» **WHAT THIS TASK INVOLVES**
The entries below are to be reproduced exactly, with their pictures omitted.

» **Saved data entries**
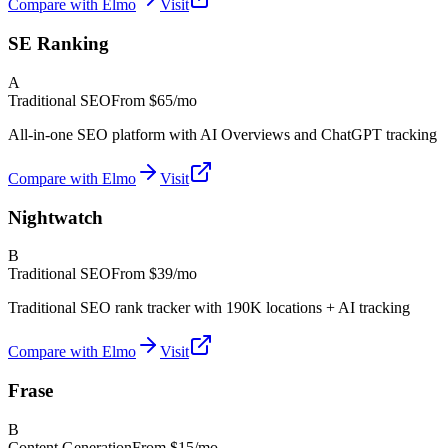
Compare with Elmo
Visit
SE Ranking
A
Traditional SEO
From
$65/mo
All-in-one SEO platform with AI Overviews and ChatGPT tracking
Compare with Elmo
Visit
Nightwatch
B
Traditional SEO
From
$39/mo
Traditional SEO rank tracker with 190K locations + AI tracking
Compare with Elmo
Visit
Frase
B
Content Generation
From
$15/mo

» **RESULT OF THIS EXERCISE**
Compare with Elmo
Visit
SE Ranking
A
Traditional SEO
From
$65/mo
All-in-one SEO platform with AI Overviews and ChatGPT tracking
Compare with Elmo
Visit
Nightwatch
B
Traditional SEO
From
$39/mo
Traditional SEO rank tracker with 190K locations + AI tracking
Compare with Elmo
Visit
Frase
B
Content Generation
From
$15/mo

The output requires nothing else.